> **INSTRUCTIONS FOR THE TASK**
From the entries below, retype only the lines from the one with "יה של התחברות" through the one with "ם. אם אינך רשום במערכת, זה הזמן הנכון להרשם.", exactly as written.

> **DATA**
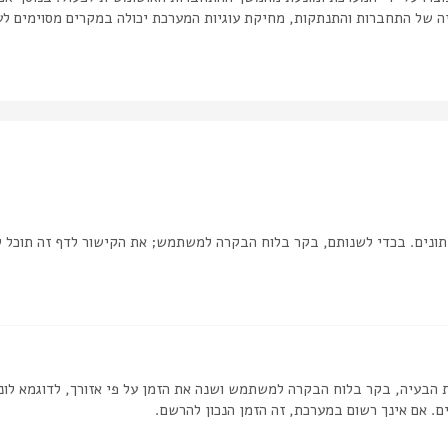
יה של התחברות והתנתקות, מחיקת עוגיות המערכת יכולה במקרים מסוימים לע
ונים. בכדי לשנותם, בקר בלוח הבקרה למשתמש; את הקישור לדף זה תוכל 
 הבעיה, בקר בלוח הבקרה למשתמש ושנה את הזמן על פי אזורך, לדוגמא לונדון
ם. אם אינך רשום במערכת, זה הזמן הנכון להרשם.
---
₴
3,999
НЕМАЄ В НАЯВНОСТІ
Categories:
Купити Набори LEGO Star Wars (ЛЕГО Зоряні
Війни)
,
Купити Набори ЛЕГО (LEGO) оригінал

> **ANSWER SPACE**
יה של התחברות והתנתקות, מחיקת עוגיות המערכת יכולה במקרים מסוימים לע
ונים. בכדי לשנותם, בקר בלוח הבקרה למשתמש; את הקישור לדף זה תוכל 
 הבעיה, בקר בלוח הבקרה למשתמש ושנה את הזמן על פי אזורך, לדוגמא לונדון
ם. אם אינך רשום במערכת, זה הזמן הנכון להרשם.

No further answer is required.